When the mountain road was behind them and the terrain was level again, Nick pulled off the pavement and onto a rutted dirt path, rounded a bend and stopped the car with a lurch. For the first time since he’d made the mistake of calling her “weathergirl” once too often, Shea Sinclair turned her head to look at him. The headlights lit the dirt path before them, their reflection illuminating her stoic face in shades of gray. The light-headedness that wouldn’t go away made her face look like ivory—ivory with soft, black velvet shadows.
He waited for her to throw open her door and take off, but she just stared at him.
“You really didn’t do it?” she whispered.
Nick shook his head.
“Then who did?”
“I don’t know, but I’m going to find out.”
She didn’t make a move, so Nick reached over and unfastened her seat belt. “Go.”
Shea turned her head away again, to glance out at the deserted field. “Here?” Her head snapped around, and she stared at him wide-eyed. “You’re just going to dump me in the middle of nowhere, in the dark, in the rain?”
“That’s the plan,” he mumbled.
Instead of jumping from the car and making her escape, Shea Sinclair stared him down. “No,” she whispered.
Surely he misunderstood. “What did you say?”
“I said no.”
Nick cursed beneath his breath as he reached out and snagged Shea’s wrist and dragged her toward him, easing himself from the car and hauling the uncooperative weathergirl with him, over the console, across the driver’s seat. A soft, cool drizzle struck his face, and droplets soaked through the white dress shirt he wore. The cool water cleared his head slightly, as he pulled on Shea Sinclair’s arm. He was making progress until she grabbed the steering wheel and refused to let go. It hit him, as surely as the gentle rain, that right now he didn’t have the strength to forcibly remove her from the car.
“Are you nuts?” he yelled, poking his head into the car and placing his face close to hers. They were practically nose-to-nose, and in the semidarkness he locked his eyes to hers. She didn’t flinch, didn’t show any sign of backing down. “I’m trying to let you go!” Yelling was not such a good idea. His head swam and his knees went weak. Damn.
“You can’t let me go,” she argued. “You need me, Taggert.”
“I’m not a…” He swayed slightly. “I’m not a kidnapper.”

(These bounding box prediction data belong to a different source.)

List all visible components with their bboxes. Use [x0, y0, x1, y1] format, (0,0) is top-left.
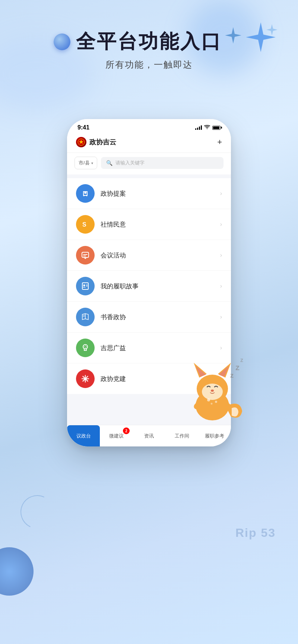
menu-arrow-public-opinion: ›: [220, 221, 222, 228]
svg-point-15: [84, 378, 86, 380]
menu-item-meeting[interactable]: 会议活动 ›: [67, 240, 231, 271]
hero-star-accent: [224, 26, 242, 45]
status-icons: [195, 125, 221, 131]
hero-title: 全平台功能入口: [76, 30, 222, 53]
tab-yizheng[interactable]: 议政台: [67, 425, 100, 446]
search-placeholder-text: 请输入关键字: [115, 160, 145, 166]
svg-point-26: [211, 403, 213, 405]
blue-dot-decoration: [0, 547, 34, 596]
menu-label-proposal: 政协提案: [101, 189, 126, 198]
menu-icon-book: [76, 308, 95, 326]
search-box[interactable]: 🔍 请输入关键字: [101, 157, 224, 169]
menu-item-public-opinion[interactable]: S 社情民意 ›: [67, 209, 231, 240]
tab-zixun[interactable]: 资讯: [133, 425, 165, 446]
svg-text:S: S: [82, 221, 86, 228]
menu-label-public-opinion: 社情民意: [101, 220, 126, 229]
menu-icon-party: [76, 369, 95, 388]
arc-decoration: [16, 490, 58, 533]
svg-point-2: [84, 192, 86, 194]
status-time: 9:41: [77, 124, 89, 131]
menu-icon-meeting: [76, 246, 95, 265]
svg-text:z: z: [240, 357, 243, 363]
battery-icon: [212, 126, 221, 130]
svg-text:z: z: [230, 372, 234, 379]
phone-notch: [125, 119, 173, 129]
menu-arrow-meeting: ›: [220, 252, 222, 259]
menu-label-jisi: 吉思广益: [101, 344, 126, 352]
hero-sphere-decoration: [54, 33, 70, 50]
chevron-down-icon: ▾: [91, 161, 93, 165]
app-header: 政协吉云 +: [67, 133, 231, 153]
svg-point-24: [207, 398, 210, 401]
hero-subtitle: 所有功能，一触即达: [0, 59, 298, 71]
menu-label-duty-story: 我的履职故事: [101, 282, 139, 291]
menu-label-book: 书香政协: [101, 313, 126, 321]
svg-text:z: z: [235, 363, 240, 372]
tab-badge-weijianyi: 2: [123, 427, 130, 434]
signal-icon: [195, 125, 202, 130]
menu-icon-duty-story: [76, 277, 95, 295]
svg-point-23: [211, 390, 214, 392]
add-button[interactable]: +: [217, 137, 222, 147]
menu-label-party: 政协党建: [101, 375, 126, 383]
menu-label-meeting: 会议活动: [101, 251, 126, 260]
search-area: 市/县 ▾ 🔍 请输入关键字: [67, 153, 231, 174]
rip53-text: Rip 53: [235, 526, 276, 540]
menu-item-book[interactable]: 书香政协 ›: [67, 302, 231, 333]
app-logo-emblem: [76, 137, 86, 147]
phone-mockup: 9:41: [67, 119, 231, 446]
wifi-icon: [204, 125, 210, 131]
menu-arrow-duty-story: ›: [220, 283, 222, 289]
tab-weijianyi[interactable]: 微建议 2: [100, 425, 133, 446]
menu-arrow-proposal: ›: [220, 190, 222, 197]
hero-section: 全平台功能入口 所有功能，一触即达: [0, 30, 298, 71]
search-icon: 🔍: [106, 160, 112, 166]
svg-point-6: [83, 285, 85, 286]
menu-item-duty-story[interactable]: 我的履职故事 ›: [67, 271, 231, 302]
menu-icon-public-opinion: S: [76, 215, 95, 234]
location-selector[interactable]: 市/县 ▾: [74, 157, 97, 169]
svg-point-25: [215, 401, 217, 403]
menu-item-proposal[interactable]: 政协提案 ›: [67, 178, 231, 209]
app-logo-area: 政协吉云: [76, 137, 116, 147]
app-title: 政协吉云: [89, 138, 116, 147]
menu-icon-jisi: [76, 339, 95, 357]
menu-arrow-book: ›: [220, 314, 222, 320]
location-label: 市/县: [79, 160, 90, 166]
mascot-fox: z z z: [171, 348, 253, 430]
svg-point-10: [83, 345, 88, 349]
menu-icon-proposal: [76, 184, 95, 203]
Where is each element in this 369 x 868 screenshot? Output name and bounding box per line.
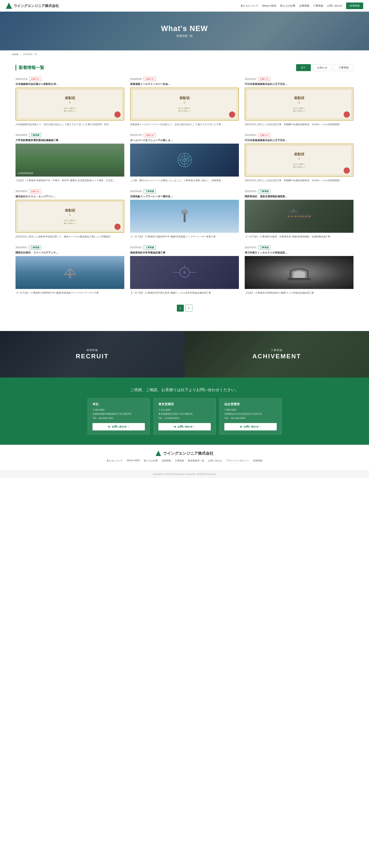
page-2-button[interactable]: 2 bbox=[186, 305, 192, 312]
news-card[interactable]: 2024/07/18 お知らせ 日本無線株式会社様から表彰状を頂… 表彰状 殿 … bbox=[16, 77, 124, 126]
contact-btn-2[interactable]: ✉ お問い合わせ › bbox=[224, 423, 277, 430]
recruit-promo-bg: 採用情報 RECRUIT bbox=[0, 331, 184, 377]
contact-card-sendai: 仙台営業所 〒982-0032 宮城県仙台市太白区富沢3丁目26-30 TEL：… bbox=[220, 398, 282, 435]
news-card-description: 日本無線株式会社様より、当社が協力会社として施工させて頂いた工事が完成管理・安全… bbox=[16, 122, 124, 126]
office-name-2: 仙台営業所 bbox=[224, 402, 277, 406]
news-card[interactable]: 2022/03/31 工事実績 関西東地区 道路交通情報設備更新… 【一次下請】… bbox=[245, 189, 353, 239]
news-card-title: 関西支社管内 フリーフロアアンテ… bbox=[16, 251, 124, 255]
news-card-image bbox=[245, 256, 353, 289]
news-card[interactable]: 2022/07/29 お知らせ ホームページをリニューアル致しま… この度、弊社… bbox=[130, 133, 239, 183]
news-card-description: 2021年4月に竣工した当社元請工事「首都圏中央連絡自動車道 天谷峠トンネル誤情… bbox=[245, 122, 353, 126]
office-info-2: 〒982-0032 宮城県仙台市太白区富沢3丁目26-30 TEL：022-39… bbox=[224, 408, 277, 421]
news-badge: お知らせ bbox=[258, 77, 270, 81]
svg-rect-12 bbox=[293, 210, 294, 211]
news-card-title: 高速道路トールテクノロジー社会… bbox=[130, 82, 239, 86]
office-info-1: 〒131-0046 東京都墨田区京島1丁目27番16号 TEL：03-6609-… bbox=[159, 408, 211, 421]
news-card-image bbox=[130, 200, 239, 233]
recruit-promo-label: 採用情報 bbox=[86, 348, 98, 352]
pagination: 1 2 bbox=[16, 305, 353, 312]
news-card-title: 関西東地区 道路交通情報設備更新… bbox=[245, 194, 353, 198]
contact-btn-1[interactable]: ✉ お問い合わせ › bbox=[159, 423, 211, 430]
nav-about[interactable]: 私たちについて bbox=[240, 4, 258, 7]
filter-oshirase[interactable]: お知らせ bbox=[312, 64, 332, 71]
footer-nav-work[interactable]: 私たちの仕事 bbox=[144, 459, 158, 462]
news-card-image: 表彰状 殿 あなたは優れた施工を達成した bbox=[130, 88, 239, 121]
footer-nav-achievements[interactable]: 工事実績 bbox=[175, 459, 184, 462]
news-card-title: 津万井落江トンネルラジオ再放送設… bbox=[245, 251, 353, 255]
contact-cards: 本社 〒660-0892 兵庫県尼崎市東難波町5丁目27番19号 TEL：06-… bbox=[16, 398, 353, 435]
recruit-promo[interactable]: 採用情報 RECRUIT bbox=[0, 331, 184, 377]
news-card-title: 六甲初防事務所電気通信設備修繕工事 bbox=[16, 138, 124, 142]
breadcrumb: HOME > 新着情報一覧 bbox=[0, 51, 369, 58]
footer-nav-qualifications[interactable]: 取得資格等一覧 bbox=[188, 459, 204, 462]
news-card-image: 山岳地帯監視設備 bbox=[16, 144, 124, 177]
footer-company-name: ウイングエンジニア株式会社 bbox=[163, 451, 214, 456]
news-card-description: 【一次下請】○工事場所/兵庫県神戸市○概要/高速道路フリーフローアンテナ工事 bbox=[16, 291, 124, 295]
page-1-button[interactable]: 1 bbox=[177, 305, 184, 312]
news-card-meta: 2024/07/18 お知らせ bbox=[16, 77, 124, 81]
achievement-promo[interactable]: 工事実績 ACHIVEMENT bbox=[184, 331, 369, 377]
news-badge: 工事実績 bbox=[258, 246, 270, 250]
arrow-icon: › bbox=[260, 425, 261, 428]
mail-icon: ✉ bbox=[108, 425, 110, 428]
news-card-meta: 2022/10/27 お知らせ bbox=[245, 77, 353, 81]
news-card[interactable]: 2022/03/31 工事実績 津万井落江トンネルラジオ再放送設… 【元請】○工… bbox=[245, 246, 353, 295]
section-header: 新着情報一覧 全て お知らせ 工事実績 bbox=[16, 64, 353, 71]
news-card-title: 尾鉢要地区外常常緊急設備工事 bbox=[130, 251, 239, 255]
office-name-1: 東京営業所 bbox=[159, 402, 211, 406]
nav-achievements[interactable]: 工事実績 bbox=[313, 4, 323, 7]
contact-card-tokyo: 東京営業所 〒131-0046 東京都墨田区京島1丁目27番16号 TEL：03… bbox=[153, 398, 216, 435]
footer-nav-company[interactable]: 企業情報 bbox=[162, 459, 171, 462]
filter-all[interactable]: 全て bbox=[296, 64, 311, 71]
news-card[interactable]: 2022/09/05 工事実績 六甲初防事務所電気通信設備修繕工事 山岳地帯監視… bbox=[16, 133, 124, 183]
news-card[interactable]: 2024/05/09 お知らせ 高速道路トールテクノロジー社会… 表彰状 殿 あ… bbox=[130, 77, 239, 126]
contact-section: ご依頼、ご相談、お見積りは以下よりお問い合わせください。 本社 〒660-089… bbox=[0, 377, 369, 444]
nav-whats-new[interactable]: What's NEW bbox=[262, 4, 276, 7]
news-card-meta: 2022/06/23 お知らせ bbox=[245, 133, 353, 137]
hero-title: What's NEW bbox=[161, 24, 208, 33]
nav-work[interactable]: 私たちの仕事 bbox=[280, 4, 295, 7]
office-info-0: 〒660-0892 兵庫県尼崎市東難波町5丁目27番19号 TEL：06-648… bbox=[92, 408, 145, 421]
footer-logo-icon bbox=[156, 451, 161, 456]
footer-nav-recruit[interactable]: 採用情報 bbox=[253, 459, 262, 462]
news-card-image: 表彰状 殿 あなたは優れた施工を達成した bbox=[16, 88, 124, 121]
filter-kouji[interactable]: 工事実績 bbox=[334, 64, 353, 71]
news-grid: 2024/07/18 お知らせ 日本無線株式会社様から表彰状を頂… 表彰状 殿 … bbox=[16, 77, 353, 295]
news-badge: お知らせ bbox=[29, 77, 41, 81]
logo[interactable]: ウイングエンジニア株式会社 bbox=[6, 3, 59, 9]
footer-nav-privacy[interactable]: プライバシーポリシー bbox=[226, 459, 249, 462]
news-card-meta: 2022/04/30 工事実績 bbox=[130, 189, 239, 193]
nav-company[interactable]: 企業情報 bbox=[299, 4, 309, 7]
news-card-description: 【一次下請】○工事場所/大阪府堺中市○概要/空港気象ドップラーレーダー更新工事 bbox=[130, 235, 239, 239]
news-date: 2022/04/30 bbox=[130, 190, 142, 193]
footer-nav-contact[interactable]: お問い合わせ bbox=[208, 459, 222, 462]
breadcrumb-home[interactable]: HOME bbox=[11, 53, 19, 56]
news-card[interactable]: 2022/03/31 工事実績 尾鉢要地区外常常緊急設備工事 【一次下請】○工事… bbox=[130, 246, 239, 295]
nav-contact[interactable]: お問い合わせ bbox=[327, 4, 342, 7]
news-card[interactable]: 2022/06/20 お知らせ 株式会社ネクスコ・エンジアリン… 表彰状 殿 あ… bbox=[16, 189, 124, 239]
achievement-promo-bg: 工事実績 ACHIVEMENT bbox=[184, 331, 369, 377]
logo-icon bbox=[6, 3, 12, 9]
news-date: 2022/03/31 bbox=[245, 246, 256, 249]
news-badge: お知らせ bbox=[144, 133, 156, 137]
news-card[interactable]: 2022/03/31 工事実績 関西支社管内 フリーフロアアンテ… 【一次下請】… bbox=[16, 246, 124, 295]
footer-nav-whats-new[interactable]: What's NEW bbox=[127, 459, 140, 462]
hero-section: What's NEW 新着情報一覧 bbox=[0, 12, 369, 51]
svg-rect-16 bbox=[64, 274, 76, 275]
news-card-title: 中日本高速道路株式会社八王子支社… bbox=[245, 82, 353, 86]
news-date: 2024/05/09 bbox=[130, 78, 142, 81]
news-card[interactable]: 2022/04/30 工事実績 空港気象ドップラーレーダー製作及… 【一次下請】… bbox=[130, 189, 239, 239]
contact-btn-0[interactable]: ✉ お問い合わせ › bbox=[92, 423, 145, 430]
news-card[interactable]: 2022/06/23 お知らせ 中日本高速道路株式会社八王子支社… 表彰状 殿 … bbox=[245, 133, 353, 183]
news-card-title: ホームページをリニューアル致しま… bbox=[130, 138, 239, 142]
news-badge: 工事実績 bbox=[29, 246, 41, 250]
news-card-image: 表彰状 殿 あなたは優れた施工を達成した bbox=[245, 144, 353, 177]
news-date: 2024/07/18 bbox=[16, 78, 27, 81]
achievement-promo-label: 工事実績 bbox=[271, 348, 283, 352]
hero-subtitle: 新着情報一覧 bbox=[176, 34, 193, 38]
recruit-button[interactable]: 採用情報 bbox=[346, 2, 363, 9]
news-card-image: 表彰状 殿 あなたは優れた施工を達成した bbox=[16, 200, 124, 233]
news-badge: 工事実績 bbox=[258, 189, 270, 193]
footer-nav-about[interactable]: 私たちについて bbox=[107, 459, 123, 462]
news-card[interactable]: 2022/10/27 お知らせ 中日本高速道路株式会社八王子支社… 表彰状 殿 … bbox=[245, 77, 353, 126]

Shea smiled, and Nick’s knees wobbled uncertainly. The smile was all wrong; wrong time, wrong place. There had been a time when a smile like this one would’ve given him hope, would’ve made him list easily forward to kiss her…but not now. She should be running scared right now, and he should be well down the road, running to God knows where.
“Actually,” she said softly, “you are. And since I don’t think there’s a different charge for long-term versus shortterm kidnappings, you might as well make the best of what you’ve got.”